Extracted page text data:
* * * *

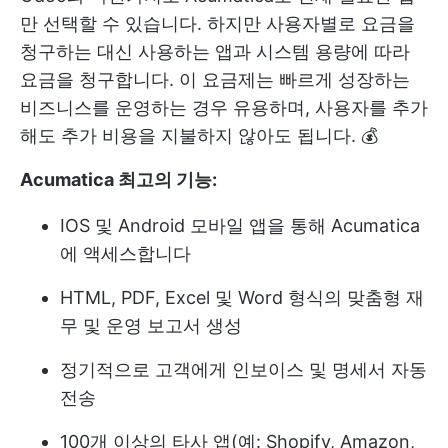
만 선택할 수 있습니다. 하지만 사용자별로 요금을
청구하는 대신 사용하는 앱과 시스템 용량에 따라
요금을 청구합니다. 이 요금제는 빠르게 성장하는
비즈니스를 운영하는 경우 유용하며, 사용자를 추가
해도 추가 비용을 지불하지 않아도 됩니다. 💰
Acumatica 최고의 기능:
IOS 및 Android 모바일 앱을 통해 Acumatica
에 액세스합니다
HTML, PDF, Excel 및 Word 형식의 맞춤형 재
무 및 운영 보고서 생성
정기적으로 고객에게 인보이스 및 명세서 자동
전송
100개 이상의 타사 앱(예: Shopify, Amazon,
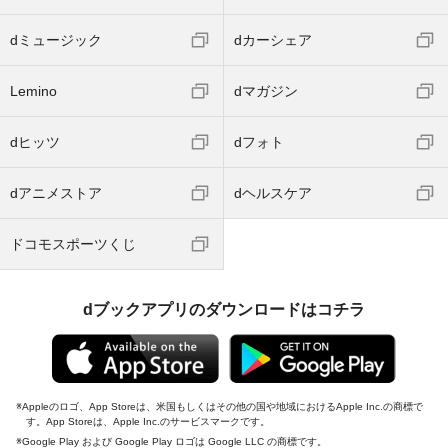
dミュージック
dカーシェア
Lemino
dマガジン
dヒッツ
dフォト
dアニメストア
dヘルスケア
ドコモスポーツくじ
dブックアプリのダウンロードはコチラ
Appleのロゴ、App Storeは、米国もしくはその他の国や地域におけるApple Inc.の商標で
す。App Storeは、Apple Inc.のサービスマークです。
Google Play および Google Play ロゴは Google LLC の商標です。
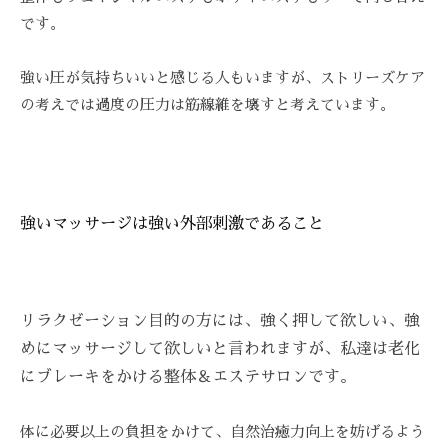
技
です。
術
と
強い圧が気持ちいいと感じる人もいますが、ストリーズケア
フ
の考えでは過度の圧力は筋線維を壊すと考えています。
レ
ン
ド
リ
ー
強いマッサージは強い外部刺激であること
な
雰
囲
気
リラクゼーション目的の方には、強く押して欲しい、強
で
めにマッサージして欲しいと言われますが、私達は老化
、
にブレーキをかける整体＆エステサロンです。
あ
な
体に必要以上の負担をかけて、自然治癒力向上を妨げるよう
た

* * * *

> [Your instructions]:
Could you retype the records above exactly, omitting the pictures?

> [Solution for this task]:
만 선택할 수 있습니다. 하지만 사용자별로 요금을
청구하는 대신 사용하는 앱과 시스템 용량에 따라
요금을 청구합니다. 이 요금제는 빠르게 성장하는
비즈니스를 운영하는 경우 유용하며, 사용자를 추가
해도 추가 비용을 지불하지 않아도 됩니다. 💰
Acumatica 최고의 기능:
IOS 및 Android 모바일 앱을 통해 Acumatica
에 액세스합니다
HTML, PDF, Excel 및 Word 형식의 맞춤형 재
무 및 운영 보고서 생성
정기적으로 고객에게 인보이스 및 명세서 자동
전송
100개 이상의 타사 앱(예: Shopify, Amazon,
dミュージック
dカーシェア
Lemino
dマガジン
dヒッツ
dフォト
dアニメストア
dヘルスケア
ドコモスポーツくじ
dブックアプリのダウンロードはコチラ
Appleのロゴ、App Storeは、米国もしくはその他の国や地域におけるApple Inc.の商標で
す。App Storeは、Apple Inc.のサービスマークです。
Google Play および Google Play ロゴは Google LLC の商標です。
技
です。
術
と
強い圧が気持ちいいと感じる人もいますが、ストリーズケア
フ
の考えでは過度の圧力は筋線維を壊すと考えています。
レ
ン
ド
リ
ー
強いマッサージは強い外部刺激であること
な
雰
囲
気
リラクゼーション目的の方には、強く押して欲しい、強
で
めにマッサージして欲しいと言われますが、私達は老化
、
にブレーキをかける整体＆エステサロンです。
あ
な
体に必要以上の負担をかけて、自然治癒力向上を妨げるよう
た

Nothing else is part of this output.